WHAT TO PRODUCE:
Every line from the top of the records through the one bearing "Aya e a Bruxa (2020);" is to be reproduced exactly, and pictures are to be left out.
--- RECORDED DATA Enclosed Below ---
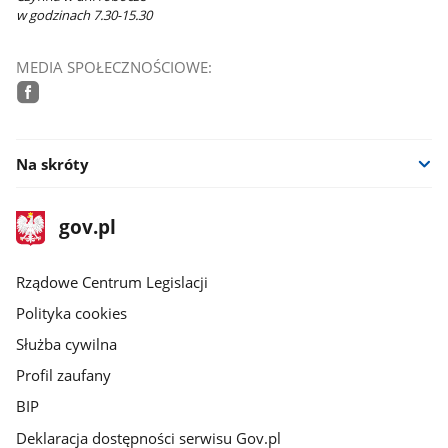
w godzinach 7.30-15.30
MEDIA SPOŁECZNOŚCIOWE:
facebook
Na skróty
stopka
Strona
gov.pl
gov.pl
główna
Rządowe Centrum Legislacji
Polityka cookies
Służba cywilna
Profil zaufany
BIP
Deklaracja dostępności serwisu Gov.pl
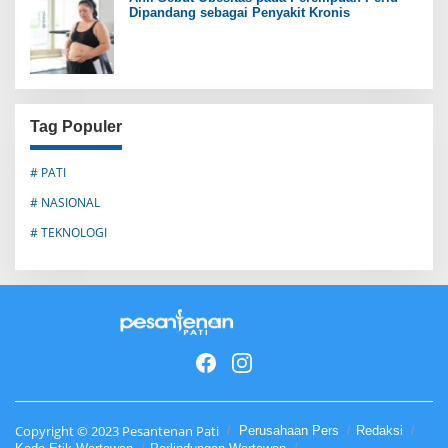
Dipandang sebagai Penyakit Kronis
Tag Populer
# PATI
# NASIONAL
# TEKNOLOGI
Copyright © 2023 Pesantenan Pati
Perusahaan Pers
Redaksi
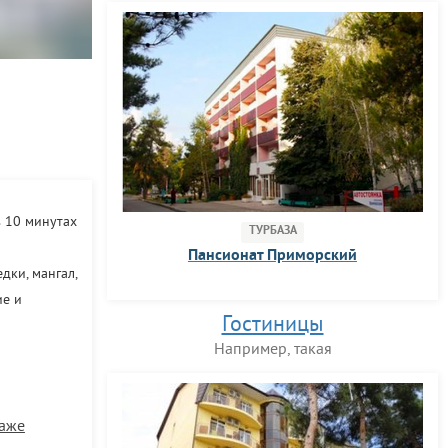
в 10 минутах
ТУРБАЗА
Пансионат Приморский
дки, мангал,
ие и
Гостиницы
Например, такая
таже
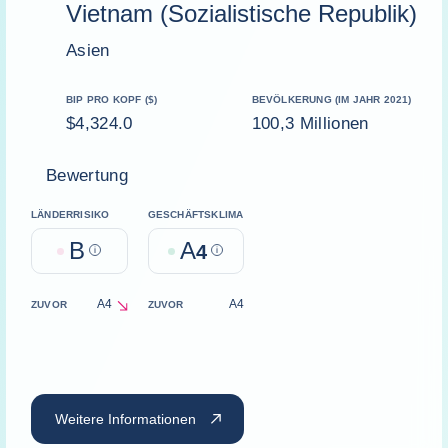
Vietnam (Sozialistische Republik)
Asien
BIP PRO KOPF ($)
BEVÖLKERUNG (IM JAHR 2021)
$4,324.0
100,3 Millionen
Bewertung
LÄNDERRISIKO
GESCHÄFTSKLIMA
B
A
Help
4
Help
A4
A4
ZUVOR
ZUVOR
decrease
Weitere Informationen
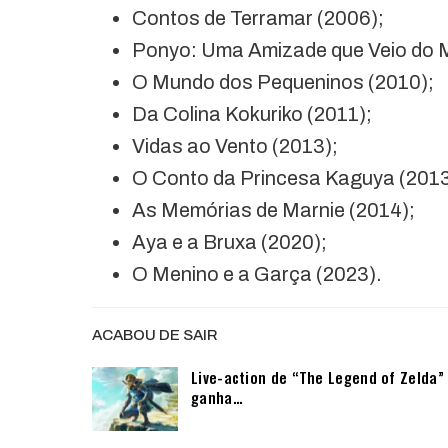
Contos de Terramar (2006);
Ponyo: Uma Amizade que Veio do M
O Mundo dos Pequeninos (2010);
Da Colina Kokuriko (2011);
Vidas ao Vento (2013);
O Conto da Princesa Kaguya (2013
As Memórias de Marnie (2014);
Aya e a Bruxa (2020);
O Menino e a Garça (2023).
ACABOU DE SAIR
Live-action de “The Legend of Zelda”
ganha…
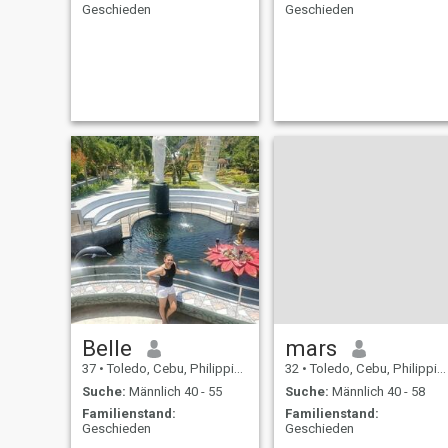
Geschieden
Geschieden
Belle
mars
37
•
Toledo, Cebu, Philippinen
32
•
Toledo, Cebu, Philippinen
Suche:
Männlich 40 - 55
Suche:
Männlich 40 - 58
Familienstand:
Familienstand:
Geschieden
Geschieden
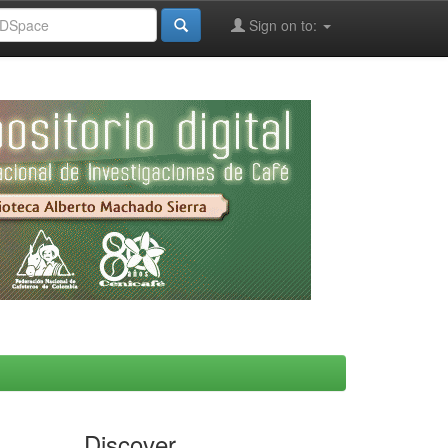
Sign on to:
Discover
--- End of Enclosed RECORDED DATA ---
WRITTEN RESPONSE:
w godzinach 7.30-15.30
MEDIA SPOŁECZNOŚCIOWE:
facebook
Na skróty
stopka
Strona
gov.pl
gov.pl
główna
Rządowe Centrum Legislacji
Polityka cookies
Służba cywilna
Profil zaufany
BIP
Deklaracja dostępności serwisu Gov.pl
Dipandang sebagai Penyakit Kronis
Tag Populer
# PATI
# NASIONAL
# TEKNOLOGI
Copyright © 2023 Pesantenan Pati
Perusahaan Pers
Redaksi
в 10 минутах
ТУРБАЗА
Пансионат Приморский
дки, мангал,
ие и
Гостиницы
Например, такая
таже
Vietnam (Sozialistische Republik)
Asien
BIP PRO KOPF ($)
BEVÖLKERUNG (IM JAHR 2021)
$4,324.0
100,3 Millionen
Bewertung
LÄNDERRISIKO
GESCHÄFTSKLIMA
B
A
Help
4
Help
A4
A4
ZUVOR
ZUVOR
decrease
Weitere Informationen
Contos de Terramar (2006);
Ponyo: Uma Amizade que Veio do M
O Mundo dos Pequeninos (2010);
Da Colina Kokuriko (2011);
Vidas ao Vento (2013);
O Conto da Princesa Kaguya (2013
As Memórias de Marnie (2014);
Aya e a Bruxa (2020);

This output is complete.